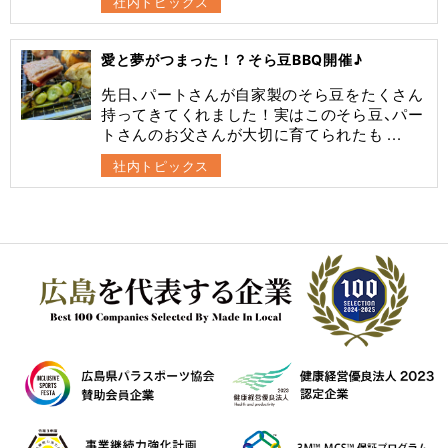
社内トピックス
愛と夢がつまった！？そら豆BBQ開催♪
先日、パートさんが自家製のそら豆をたくさん
持ってきてくれました！実はこのそら豆、パー
トさんのお父さんが大切に育てられたも ...
社内トピックス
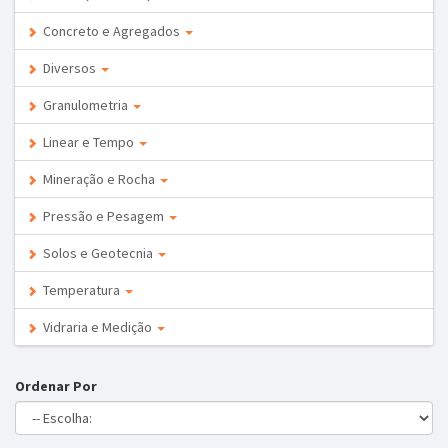
Concreto e Agregados
Diversos
Granulometria
Linear e Tempo
Mineração e Rocha
Pressão e Pesagem
Solos e Geotecnia
Temperatura
Vidraria e Medição
Ordenar Por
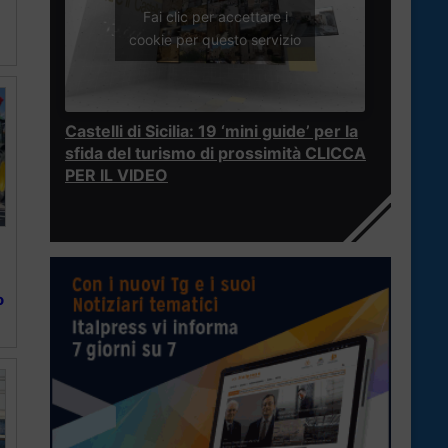
Fai clic per accettare i
cookie per questo servizio
Castelli di Sicilia: 19 ‘mini guide’ per la
sfida del turismo di prossimità CLICCA
PER IL VIDEO
o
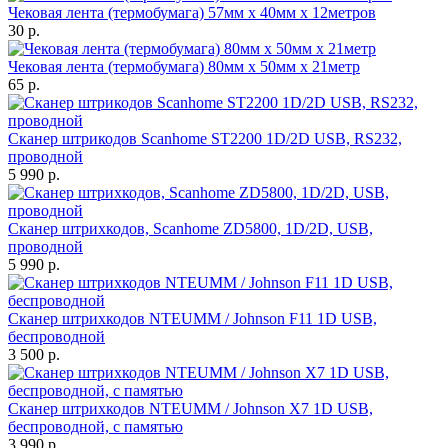
Чековая лента (термобумага) 57мм x 40мм х 12метров
30 р.
Чековая лента (термобумага) 80мм x 50мм х 21метр
65 р.
Сканер штрикодов Scanhome ST2200 1D/2D USB, RS232,
проводной
5 990 р.
Сканер штрихкодов, Scanhome ZD5800, 1D/2D, USB,
проводной
5 990 р.
Сканер штрихкодов NTEUMM / Johnson F11 1D USB,
беспроводной
3 500 р.
Сканер штрихкодов NTEUMM / Johnson X7 1D USB,
беспроводной, с памятью
3 990 р.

+++++

Task => Repeat the records word for word, skipping pictures.

Solution for this task =>
社内トピックス
愛と夢がつまった！？そら豆BBQ開催♪
先日、パートさんが自家製のそら豆をたくさん
持ってきてくれました！実はこのそら豆、パー
トさんのお父さんが大切に育てられたも ...
社内トピックス
Concreto e Agregados
Diversos
Granulometria
Linear e Tempo
Mineração e Rocha
Pressão e Pesagem
Solos e Geotecnia
Temperatura
Vidraria e Medição
Ordenar Por
Fai clic per accettare i
cookie per questo servizio
Castelli di Sicilia: 19 ‘mini guide’ per la
sfida del turismo di prossimità CLICCA
PER IL VIDEO
o
Чековая лента (термобумага) 57мм x 40мм х 12метров
30 р.
Чековая лента (термобумага) 80мм x 50мм х 21метр
65 р.
Сканер штрикодов Scanhome ST2200 1D/2D USB, RS232,
проводной
5 990 р.
Сканер штрихкодов, Scanhome ZD5800, 1D/2D, USB,
проводной
5 990 р.
Сканер штрихкодов NTEUMM / Johnson F11 1D USB,
беспроводной
3 500 р.
Сканер штрихкодов NTEUMM / Johnson X7 1D USB,
беспроводной, с памятью
3 990 р.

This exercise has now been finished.